[Records from a data collection]
------------------------------------------------------------------------
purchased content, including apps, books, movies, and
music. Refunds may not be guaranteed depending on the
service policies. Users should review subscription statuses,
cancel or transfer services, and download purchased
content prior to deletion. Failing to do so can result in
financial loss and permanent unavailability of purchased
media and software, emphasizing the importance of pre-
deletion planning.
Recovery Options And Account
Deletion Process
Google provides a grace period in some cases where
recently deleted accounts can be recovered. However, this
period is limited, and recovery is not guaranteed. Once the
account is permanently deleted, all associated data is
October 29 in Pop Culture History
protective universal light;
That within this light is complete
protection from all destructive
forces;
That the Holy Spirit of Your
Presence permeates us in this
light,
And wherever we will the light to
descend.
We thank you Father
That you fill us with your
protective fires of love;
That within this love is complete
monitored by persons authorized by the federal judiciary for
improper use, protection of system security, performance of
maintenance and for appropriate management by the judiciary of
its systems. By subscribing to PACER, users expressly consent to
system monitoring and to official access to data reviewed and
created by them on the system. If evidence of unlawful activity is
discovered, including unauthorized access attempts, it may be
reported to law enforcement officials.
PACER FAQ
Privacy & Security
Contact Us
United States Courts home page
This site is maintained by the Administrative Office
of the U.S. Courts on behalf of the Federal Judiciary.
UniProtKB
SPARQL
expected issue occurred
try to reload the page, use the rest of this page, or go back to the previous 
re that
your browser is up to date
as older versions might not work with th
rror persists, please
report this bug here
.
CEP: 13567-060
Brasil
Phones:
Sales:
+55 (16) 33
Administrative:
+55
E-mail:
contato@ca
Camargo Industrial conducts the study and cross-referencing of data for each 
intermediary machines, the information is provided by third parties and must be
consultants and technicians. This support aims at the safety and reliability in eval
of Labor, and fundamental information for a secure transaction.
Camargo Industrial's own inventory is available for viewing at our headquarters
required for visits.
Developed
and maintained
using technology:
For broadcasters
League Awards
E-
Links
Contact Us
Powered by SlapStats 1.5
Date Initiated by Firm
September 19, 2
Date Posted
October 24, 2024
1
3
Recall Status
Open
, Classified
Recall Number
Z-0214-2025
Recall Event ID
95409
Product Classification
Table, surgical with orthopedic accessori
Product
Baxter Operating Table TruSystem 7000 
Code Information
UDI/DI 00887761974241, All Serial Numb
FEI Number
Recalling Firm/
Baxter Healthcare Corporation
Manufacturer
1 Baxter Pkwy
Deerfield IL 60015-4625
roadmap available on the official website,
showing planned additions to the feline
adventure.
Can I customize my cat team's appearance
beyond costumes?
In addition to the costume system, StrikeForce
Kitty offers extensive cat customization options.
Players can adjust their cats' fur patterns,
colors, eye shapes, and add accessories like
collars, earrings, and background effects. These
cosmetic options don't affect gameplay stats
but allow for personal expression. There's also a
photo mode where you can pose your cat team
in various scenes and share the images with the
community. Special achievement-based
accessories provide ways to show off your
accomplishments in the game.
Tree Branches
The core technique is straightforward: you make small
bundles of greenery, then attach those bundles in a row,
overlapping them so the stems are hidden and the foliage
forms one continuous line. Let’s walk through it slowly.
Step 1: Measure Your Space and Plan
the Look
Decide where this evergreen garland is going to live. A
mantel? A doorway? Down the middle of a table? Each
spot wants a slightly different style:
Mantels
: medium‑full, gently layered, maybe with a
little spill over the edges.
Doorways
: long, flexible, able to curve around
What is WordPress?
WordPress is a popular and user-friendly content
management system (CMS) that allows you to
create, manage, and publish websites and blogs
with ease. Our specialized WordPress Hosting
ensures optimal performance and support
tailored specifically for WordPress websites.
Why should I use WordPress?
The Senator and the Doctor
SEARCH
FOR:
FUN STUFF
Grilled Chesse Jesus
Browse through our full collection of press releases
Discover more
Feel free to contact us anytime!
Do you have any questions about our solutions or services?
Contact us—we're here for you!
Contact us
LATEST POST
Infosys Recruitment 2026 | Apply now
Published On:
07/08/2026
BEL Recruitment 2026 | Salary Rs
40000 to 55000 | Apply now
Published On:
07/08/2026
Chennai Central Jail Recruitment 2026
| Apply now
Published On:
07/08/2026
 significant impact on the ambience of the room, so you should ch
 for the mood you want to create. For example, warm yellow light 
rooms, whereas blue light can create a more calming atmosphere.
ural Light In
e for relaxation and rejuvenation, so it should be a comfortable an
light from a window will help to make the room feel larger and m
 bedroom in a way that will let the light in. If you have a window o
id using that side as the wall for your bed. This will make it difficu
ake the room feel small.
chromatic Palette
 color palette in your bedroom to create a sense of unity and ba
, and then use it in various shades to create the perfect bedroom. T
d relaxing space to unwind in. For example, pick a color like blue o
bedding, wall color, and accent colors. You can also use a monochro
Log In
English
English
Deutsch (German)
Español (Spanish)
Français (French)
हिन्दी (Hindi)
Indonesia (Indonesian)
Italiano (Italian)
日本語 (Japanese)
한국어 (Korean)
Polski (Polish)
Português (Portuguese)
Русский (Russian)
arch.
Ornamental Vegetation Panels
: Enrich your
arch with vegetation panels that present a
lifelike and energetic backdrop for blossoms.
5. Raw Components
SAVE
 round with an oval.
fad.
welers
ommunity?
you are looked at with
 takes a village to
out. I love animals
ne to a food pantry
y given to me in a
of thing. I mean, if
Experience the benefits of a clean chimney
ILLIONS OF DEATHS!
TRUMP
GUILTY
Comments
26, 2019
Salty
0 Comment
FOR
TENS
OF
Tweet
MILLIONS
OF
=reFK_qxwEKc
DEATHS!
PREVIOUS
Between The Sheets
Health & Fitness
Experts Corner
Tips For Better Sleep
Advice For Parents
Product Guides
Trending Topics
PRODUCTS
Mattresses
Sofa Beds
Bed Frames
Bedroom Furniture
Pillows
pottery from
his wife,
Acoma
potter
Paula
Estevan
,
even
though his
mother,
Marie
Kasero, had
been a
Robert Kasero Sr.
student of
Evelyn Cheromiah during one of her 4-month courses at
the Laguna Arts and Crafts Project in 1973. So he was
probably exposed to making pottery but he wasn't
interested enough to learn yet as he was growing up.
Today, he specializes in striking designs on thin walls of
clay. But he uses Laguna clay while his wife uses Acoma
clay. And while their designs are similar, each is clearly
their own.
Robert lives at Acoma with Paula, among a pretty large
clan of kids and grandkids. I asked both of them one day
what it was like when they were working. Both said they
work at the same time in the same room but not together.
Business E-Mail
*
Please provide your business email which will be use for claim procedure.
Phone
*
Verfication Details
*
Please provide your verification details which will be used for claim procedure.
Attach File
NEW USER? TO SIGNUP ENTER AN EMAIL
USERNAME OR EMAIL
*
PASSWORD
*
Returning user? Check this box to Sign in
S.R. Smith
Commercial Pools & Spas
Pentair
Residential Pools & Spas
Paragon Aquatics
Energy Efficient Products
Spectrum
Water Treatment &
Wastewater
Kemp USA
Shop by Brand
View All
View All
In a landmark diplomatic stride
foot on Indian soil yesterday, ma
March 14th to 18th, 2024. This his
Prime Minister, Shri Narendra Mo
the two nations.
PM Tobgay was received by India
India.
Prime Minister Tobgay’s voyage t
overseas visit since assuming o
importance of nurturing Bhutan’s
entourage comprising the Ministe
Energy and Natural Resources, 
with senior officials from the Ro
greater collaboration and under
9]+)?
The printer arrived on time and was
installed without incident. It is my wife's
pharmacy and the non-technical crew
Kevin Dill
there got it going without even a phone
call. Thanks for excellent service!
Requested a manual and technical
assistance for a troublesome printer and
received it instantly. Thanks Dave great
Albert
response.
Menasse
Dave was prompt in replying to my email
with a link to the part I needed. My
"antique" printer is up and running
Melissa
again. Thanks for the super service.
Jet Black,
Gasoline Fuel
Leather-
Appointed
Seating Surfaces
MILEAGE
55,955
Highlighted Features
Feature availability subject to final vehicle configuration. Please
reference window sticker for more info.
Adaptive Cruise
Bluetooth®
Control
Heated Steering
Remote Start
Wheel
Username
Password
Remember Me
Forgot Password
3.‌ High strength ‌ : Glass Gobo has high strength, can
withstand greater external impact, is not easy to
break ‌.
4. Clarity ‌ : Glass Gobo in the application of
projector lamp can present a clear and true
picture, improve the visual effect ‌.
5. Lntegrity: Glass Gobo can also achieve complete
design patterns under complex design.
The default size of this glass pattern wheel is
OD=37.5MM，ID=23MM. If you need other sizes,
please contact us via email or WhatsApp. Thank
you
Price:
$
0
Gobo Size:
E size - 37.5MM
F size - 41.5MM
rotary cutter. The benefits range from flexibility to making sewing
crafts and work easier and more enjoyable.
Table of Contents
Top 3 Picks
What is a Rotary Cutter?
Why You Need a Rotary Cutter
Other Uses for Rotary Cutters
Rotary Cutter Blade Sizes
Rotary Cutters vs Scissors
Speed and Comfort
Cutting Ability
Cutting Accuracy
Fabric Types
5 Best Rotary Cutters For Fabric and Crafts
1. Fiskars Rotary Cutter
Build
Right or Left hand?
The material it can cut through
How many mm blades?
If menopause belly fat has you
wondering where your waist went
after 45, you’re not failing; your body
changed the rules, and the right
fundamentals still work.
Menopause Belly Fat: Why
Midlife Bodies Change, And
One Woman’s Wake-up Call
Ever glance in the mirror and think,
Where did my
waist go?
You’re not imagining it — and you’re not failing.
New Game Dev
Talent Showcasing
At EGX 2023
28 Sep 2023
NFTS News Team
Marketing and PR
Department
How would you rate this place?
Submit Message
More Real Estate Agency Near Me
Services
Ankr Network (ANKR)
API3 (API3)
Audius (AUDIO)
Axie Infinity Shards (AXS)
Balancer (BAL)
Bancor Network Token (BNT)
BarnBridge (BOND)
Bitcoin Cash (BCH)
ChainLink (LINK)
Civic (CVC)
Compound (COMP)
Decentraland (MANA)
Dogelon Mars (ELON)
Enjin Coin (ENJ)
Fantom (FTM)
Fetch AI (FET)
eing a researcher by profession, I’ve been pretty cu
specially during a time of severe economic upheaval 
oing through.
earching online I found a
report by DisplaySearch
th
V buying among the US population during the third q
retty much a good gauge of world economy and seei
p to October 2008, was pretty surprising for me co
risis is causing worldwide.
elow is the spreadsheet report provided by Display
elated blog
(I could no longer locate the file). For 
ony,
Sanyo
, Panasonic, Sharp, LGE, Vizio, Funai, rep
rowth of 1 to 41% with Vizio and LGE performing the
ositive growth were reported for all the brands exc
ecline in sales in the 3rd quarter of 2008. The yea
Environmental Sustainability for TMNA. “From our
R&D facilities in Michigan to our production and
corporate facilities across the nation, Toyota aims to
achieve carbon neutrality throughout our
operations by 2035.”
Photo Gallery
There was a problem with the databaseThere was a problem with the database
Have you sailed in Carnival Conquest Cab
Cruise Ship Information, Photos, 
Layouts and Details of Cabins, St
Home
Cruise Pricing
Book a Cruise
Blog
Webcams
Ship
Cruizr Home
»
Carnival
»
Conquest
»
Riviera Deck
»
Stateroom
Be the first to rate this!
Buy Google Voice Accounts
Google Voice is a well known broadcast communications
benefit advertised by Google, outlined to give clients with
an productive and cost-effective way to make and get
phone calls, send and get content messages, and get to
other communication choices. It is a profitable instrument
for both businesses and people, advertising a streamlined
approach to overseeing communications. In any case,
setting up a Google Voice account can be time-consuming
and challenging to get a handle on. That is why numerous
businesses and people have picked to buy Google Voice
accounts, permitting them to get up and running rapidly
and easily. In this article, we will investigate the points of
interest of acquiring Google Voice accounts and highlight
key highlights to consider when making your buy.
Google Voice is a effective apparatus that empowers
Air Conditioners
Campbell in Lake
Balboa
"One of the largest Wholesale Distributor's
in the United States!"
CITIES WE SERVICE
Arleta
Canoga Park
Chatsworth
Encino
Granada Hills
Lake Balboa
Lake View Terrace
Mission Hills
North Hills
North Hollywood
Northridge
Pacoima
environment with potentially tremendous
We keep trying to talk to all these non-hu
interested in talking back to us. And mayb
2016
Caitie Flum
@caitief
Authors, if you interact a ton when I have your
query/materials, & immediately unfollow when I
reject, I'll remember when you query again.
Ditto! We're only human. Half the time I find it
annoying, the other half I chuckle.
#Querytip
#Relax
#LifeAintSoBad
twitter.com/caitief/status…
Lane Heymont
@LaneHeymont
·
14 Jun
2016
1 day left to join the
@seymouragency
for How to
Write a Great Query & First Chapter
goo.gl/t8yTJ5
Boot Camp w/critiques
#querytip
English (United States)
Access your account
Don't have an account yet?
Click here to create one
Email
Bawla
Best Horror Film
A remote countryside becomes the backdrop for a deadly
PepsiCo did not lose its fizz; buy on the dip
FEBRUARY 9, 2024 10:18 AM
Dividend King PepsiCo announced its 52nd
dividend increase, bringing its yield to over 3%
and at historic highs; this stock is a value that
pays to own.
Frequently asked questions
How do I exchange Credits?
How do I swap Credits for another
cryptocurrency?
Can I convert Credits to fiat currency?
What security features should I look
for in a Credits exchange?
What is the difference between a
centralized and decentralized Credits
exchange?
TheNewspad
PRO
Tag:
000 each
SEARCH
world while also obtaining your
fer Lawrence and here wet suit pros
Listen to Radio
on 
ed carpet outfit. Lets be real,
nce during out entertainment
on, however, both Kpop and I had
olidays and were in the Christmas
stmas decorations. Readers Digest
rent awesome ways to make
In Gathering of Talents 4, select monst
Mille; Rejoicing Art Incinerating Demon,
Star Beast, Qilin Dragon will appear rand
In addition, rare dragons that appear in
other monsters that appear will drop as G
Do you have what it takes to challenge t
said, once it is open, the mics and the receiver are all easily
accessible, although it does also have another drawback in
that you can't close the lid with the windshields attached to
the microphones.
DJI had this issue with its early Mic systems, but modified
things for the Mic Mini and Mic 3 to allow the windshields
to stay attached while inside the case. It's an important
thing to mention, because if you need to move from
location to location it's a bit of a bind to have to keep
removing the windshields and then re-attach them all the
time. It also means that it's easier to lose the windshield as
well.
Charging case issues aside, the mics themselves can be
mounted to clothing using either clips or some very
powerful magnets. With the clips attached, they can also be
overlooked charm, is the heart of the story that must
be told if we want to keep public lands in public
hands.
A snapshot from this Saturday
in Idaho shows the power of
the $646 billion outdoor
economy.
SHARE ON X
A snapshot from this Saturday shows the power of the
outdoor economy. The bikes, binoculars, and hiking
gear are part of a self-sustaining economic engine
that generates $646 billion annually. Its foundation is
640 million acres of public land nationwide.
------------------------------------------------------------------------
__YOUR ASSIGNMENT__. For each line of the entries that holds the word "Spas", pull that line out.

__WRITTEN REPLY__.
Commercial Pools & Spas
Residential Pools & Spas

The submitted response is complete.